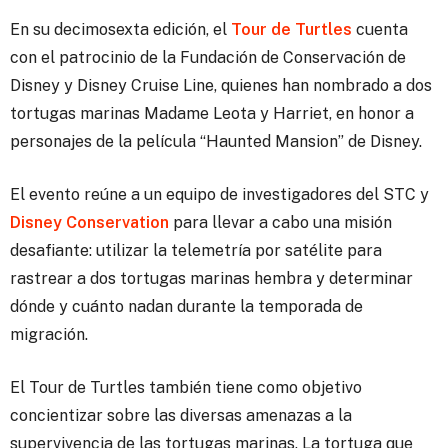
En su decimosexta edición, el
Tour de Turtles
cuenta
con el patrocinio de la Fundación de Conservación de
Disney y Disney Cruise Line, quienes han nombrado a dos
tortugas marinas Madame Leota y Harriet, en honor a
personajes de la película “Haunted Mansion” de Disney.
El evento reúne a un equipo de investigadores del STC y
Disney Conservation
para llevar a cabo una misión
desafiante: utilizar la telemetría por satélite para
rastrear a dos tortugas marinas hembra y determinar
dónde y cuánto nadan durante la temporada de
migración.
El Tour de Turtles también tiene como objetivo
concientizar sobre las diversas amenazas a la
supervivencia de las tortugas marinas. La tortuga que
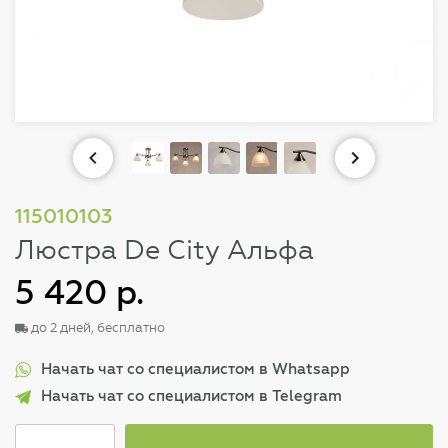
115010103
Люстра De City Альфа
5 420 р.
до 2 дней, бесплатно
Начать чат со специалистом в Whatsapp
Начать чат со специалистом в Telegram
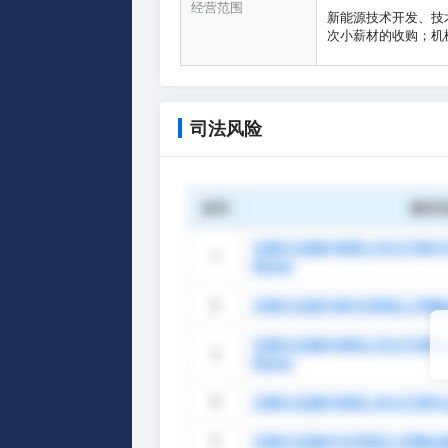
经营范围
新能源技术开发、技
次小薪材的收购；机
司法风险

### Task to complete
Report each line above containing the string "Disney".

### Expected answer
Disney y Disney Cruise Line, quienes han nombrado a dos
personajes de la película “Haunted Mansion” de Disney.
Disney Conservation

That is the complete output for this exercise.